Quite simply, philanthropy is the love of humankind. It involves the giving of time, information, services and money to improve the wellbeing of humanity and the community. Therefore, if people are described as philanthropic it says something about their character and Values, more than their wealth.
Philanthropy’s best advocate is your voice and its most potent partner is leadership. Money is the third element. People’s advocacy and commitment combine to form leadership; donations will follow. People often use philanthropy and fundraising as synonyms,; they are not. Fundraising is transactional and philanthropy is relational. Philanthropy responds to a Vision, fundraising to a cause.Philanthropy is so often associated with money. However, giving money is generous but not always philanthropic. The most important element is your voice. Lending your voice shows commitment and its unwavering and resolute consistency is part of leadership.

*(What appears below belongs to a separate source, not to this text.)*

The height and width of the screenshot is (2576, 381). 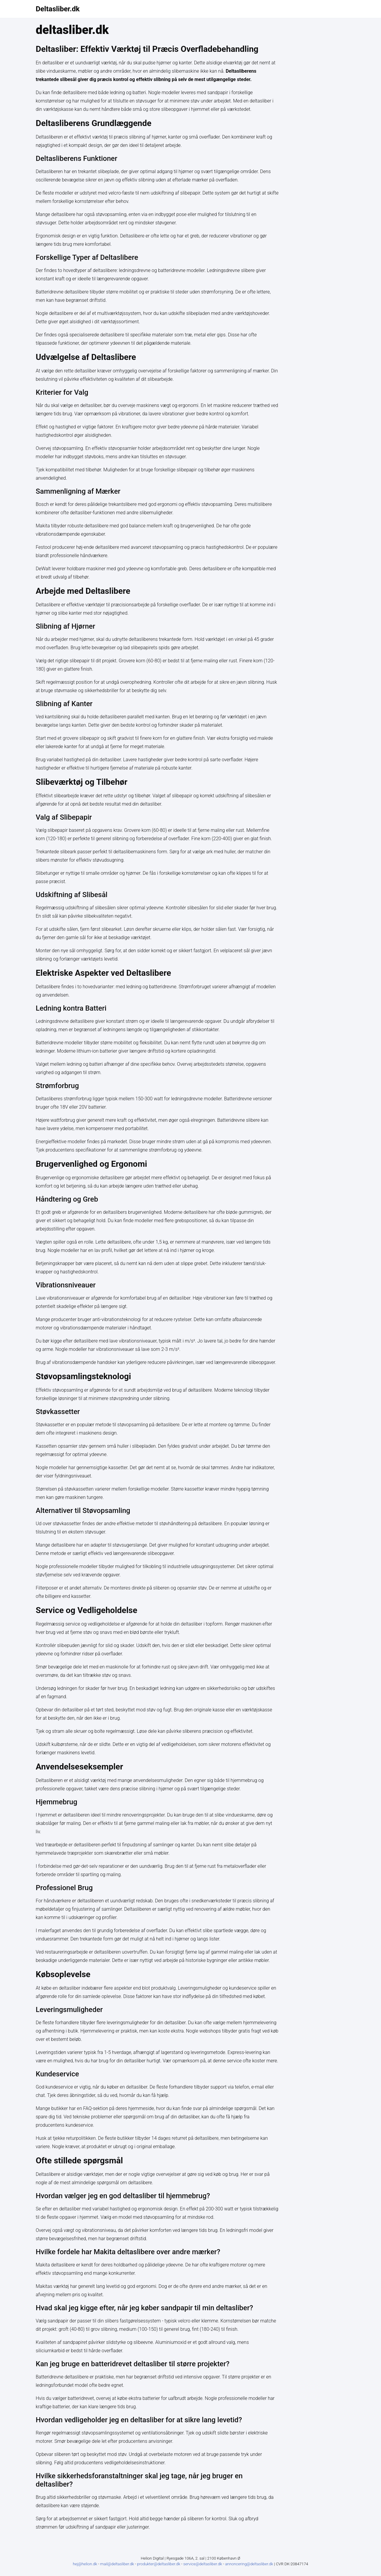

To illustrate the importance of someone’s voice try and think about some contemporary household names that we might nominate as outstanding Australian philanthropists. I suspect recent wealthy men who have made large donations will come to mind. this may be the case but I propose a different way of thinking for your consideration. One, who must remain anonymous, has invested many millions and countless hours developing then establishing a unit at the University of Melbourne devoted to positive psychology. All undergraduates now study this unit and the expressed intent is to ensure young people learn about and appreciate the benefits of being positive. What a remarkable legacy to initiate.The benefits for mankind will be untold. There is very little public recognition for the donor but enormous pride and gratitude in achieving something unique. However, in my view it is still the voice that stands out compared to those who have pledged a lot of money. I propose for your consideration that Australia’s most successful philanthropist in the last couple of years has no money and has little capacity to make large donations. Her name is Rosie Batty. She lent her voice and her voice has promoted profound changes in our nation. Australians now talk about family violence and the need to eradicate it. As a result of her voice government policies have changed, agencies’ behaviours are changing and the allocation of resources (money) has increased. Her voice has been more powerful than a large cheque. So if the voice is such an important part of philanthropy then the highest priority for an organisation wanting to develop a culture of philanthropy is to engage people. Connect and inspire might be a suitable motto.